Funny how many regrets a mind can dwell on, in the almost infinitely expandable space of a single moment. We were about to say our last good-byes to the world from inside a fireball of shredding metal, and I had all the emotions you’d expect, including the purest and most cowardly physical terror, anger that this was a situation over which I had no control, and “a kind of philosophical panic” (I here quote the great German thinker sitting beside you, Rosko G. Eisler) at the thought of my own extinction. But that was just the start. I managed also to regret that I’d never see my parents again. Regret that I’d never become the world-famous anthropologist, linguist, and discoverer of lost civilizations I’d planned to be. Regret that I’d never know how to adjust my personal belief-space to fit the fact of oily, strangely attractive beings materializing into semihuman form out of a clear sky, precisely as Julius Quinn had predicted they would.

It even entered my mind, like the scent of honeysuckle captured in passing, that I’d never see a Certain Other Person again. Or find out what feelings that person might have about me. Or—let’s face it, Morag, shall we?—almost certainly not have about me.

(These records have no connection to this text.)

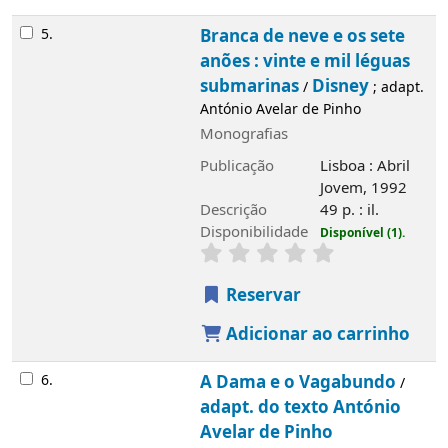
Disponibilidade
Disponível (1).
Reservar
Adicionar ao carrinho
6.
A Dama e o Vagabundo
adapt. do
/
texto António Avelar de Pinho
Monografias
Publicação
Lisboa : Abril jovem, 1992
Descrição
48, [1] p. : il.
Disponibilidade
Disponível (1).
Reservar
Adicionar ao carrinho
7.
Aladino e a lanterna mágica
adapt.
/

The mountain was behind and above us. I couldn’t see most of it, but the eruption seemed to have stopped. A small fist of smoke was rising from the summit. It blurred into the rolling bank of unnatural darkness that kept parting, re-forming, and concentrating in the sky above. Several darker points within that darkness dripped down, a viscous goo extending down like molasses toward the crowds of people still grouped in rings around the summit.

The Architects, still at work.

And the Seraphim faithful—but it wasn’t a
faith
, Julius Quinn had insisted, hadn’t he? It wasn’t a
faith
because it wasn’t a
religion
, even if everyone, including me, kept calling it that. No: it was
the truth
—and those who called themselves the Seraphim because they had accepted the truth were still there, still waiting to accept their infinite reward.

 

We were following the line of a deep gully. Its edges reminded me of saw blades, and there were more gullies on either side. I was supposed to be saying something helpful, like
What about landing over there? I see a place over there!
Only, there wasn’t enough
there
to set down a phone.

There was a sickening drop, a half second of zero-g during which my brain decided to brighten up its last moment with a picture of Einstein, clothes rumpled and hair wild, in delighted free fall: the lightbulb moment when he gets it that acceleration and gravity are the same thing.

Mack slapped at the dashboard and said something in Armenian that was probably unprintable; it must have worked, because our descent rate corrected itself so abruptly that my stomach tried to escape through my sinuses. We leveled out after that, which was good. Not so good was the fact that we were flying almost sideways.

“The tail must be damaged,” he said. “I can’t keep us in the air much longer.”

A band of green appeared. A smear on the windshield? A trick of the light. But Mack pointed at it. “Crops. That’s the Aras River valley. Ten kilometers.”

Small farms came into view. Fields. Even a few trees. Behind us, Ararat still loomed; the curve of the slope made it look like we were trying to outrun a tsunami. We flew almost straight for a minute, but as the helicopter slowed down, it slewed hard to the left again, like a supermarket trolley with a jammed wheel. We sunk to ten or fifteen feet off the ground but kept moving. There was a sound I mistook for the squeal of a pig—our tail section dragging through the branches of a tree—and, after hanging motionless for a second, we went to the ground like a dropped brick.

By pure chance, the wheels were level. By pure chance, we landed in plowed soil, or the impact would have snapped our necks.

“Help Daniel,” I shouted. From behind one of the seats I grabbed a bag with a big red medical “
+
” on the front. I unbuckled Rosko, took his good arm, and threw us both out the side door.

There was barely time to get him away from the slowing rotors and collapse on a low mound of earth before the true eruption came.